MlopsHow-ToBeginner · 3 min read

How to Use XGBoost Regressor in Python with sklearn

To use XGBRegressor in Python, first install the xgboost package, then import XGBRegressor from xgboost. Create a model instance, fit it on training data with fit(), and predict with predict().

📐

Syntax

The basic syntax to use XGBRegressor involves importing the class, creating an instance with optional parameters, fitting the model on training data, and predicting on new data.

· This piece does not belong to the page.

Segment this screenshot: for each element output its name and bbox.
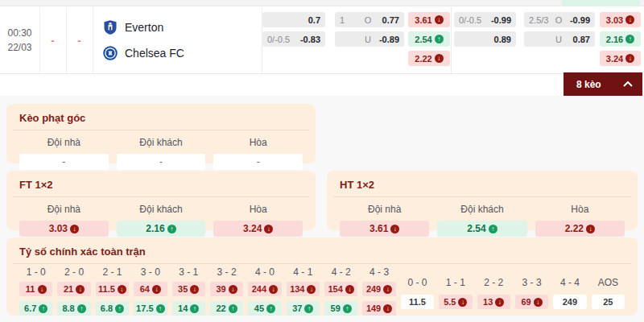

import: Import XGBRegressor from xgboost.
model = XGBRegressor(params): Create the regressor with parameters like n_estimators (number of trees), max_depth (tree depth), and learning_rate.
model.fit(X_train, y_train): Train the model on features X_train and target y_train.
model.predict(X_test): Predict target values for new data X_test.

python

from xgboost import XGBRegressor

model = XGBRegressor(n_estimators=100, max_depth=3, learning_rate=0.1)
model.fit(X_train, y_train)
predictions = model.predict(X_test)

💻

Example

This example shows how to train an XGBRegressor on the Boston housing dataset and evaluate its performance using mean squared error.

python

from xgboost import XGBRegressor
from sklearn.datasets import load_boston
from sklearn.model_selection import train_test_split
from sklearn.metrics import mean_squared_error

# Load dataset
boston = load_boston()
X, y = boston.data, boston.target

# Split data
X_train, X_test, y_train, y_test = train_test_split(X, y, test_size=0.2, random_state=42)

# Create and train model
model = XGBRegressor(n_estimators=100, max_depth=4, learning_rate=0.1, random_state=42)
model.fit(X_train, y_train)

# Predict
predictions = model.predict(X_test)

# Evaluate
mse = mean_squared_error(y_test, predictions)
print(f"Mean Squared Error: {mse:.2f}")

Output

Mean Squared Error: 10.52

⚠️

Common Pitfalls

Not installing xgboost: You must install the package with pip install xgboost before importing.
Wrong data shape: Features must be 2D arrays; targets 1D arrays.
Ignoring random state: For reproducible results, set random_state.
Using default parameters blindly: Tune n_estimators, max_depth, and learning_rate for better results.

python

from xgboost import XGBRegressor

# Wrong: missing fit before predict
model = XGBRegressor()
predictions = model.predict(X_test)  # This will raise an error

# Right way:
model.fit(X_train, y_train)
predictions = model.predict(X_test)

📊

Quick Reference

Parameter	Description	Default
n_estimators	Number of trees to build	100
max_depth	Maximum depth of each tree	6
learning_rate	Step size shrinkage	0.3
random_state	Seed for reproducibility	None
objective	Learning task and objective	'reg:squarederror'

✅

Key Takeaways

Install xgboost and import XGBRegressor to start using it.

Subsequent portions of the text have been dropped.